PROBLEM STATEMENT » Restate the listing below exactly, images excluded.

SUPPLIED MATERIAL »
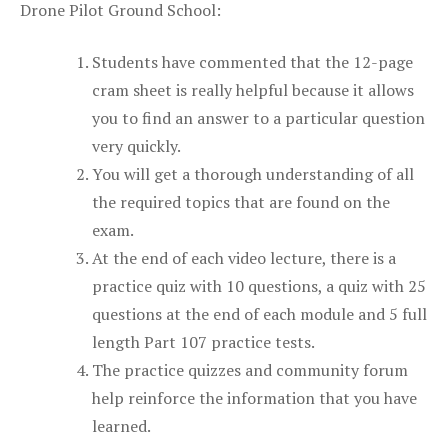
Drone Pilot Ground School:
Students have commented that the 12-page
cram sheet is really helpful because it allows
you to find an answer to a particular question
very quickly.
You will get a thorough understanding of all
the required topics that are found on the
exam.
At the end of each video lecture, there is a
practice quiz with 10 questions, a quiz with 25
questions at the end of each module and 5 full
length Part 107 practice tests.
The practice quizzes and community forum
help reinforce the information that you have
learned.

SOLUTION TO THIS TASK »
Drone Pilot Ground School:
Students have commented that the 12-page
cram sheet is really helpful because it allows
you to find an answer to a particular question
very quickly.
You will get a thorough understanding of all
the required topics that are found on the
exam.
At the end of each video lecture, there is a
practice quiz with 10 questions, a quiz with 25
questions at the end of each module and 5 full
length Part 107 practice tests.
The practice quizzes and community forum
help reinforce the information that you have
learned.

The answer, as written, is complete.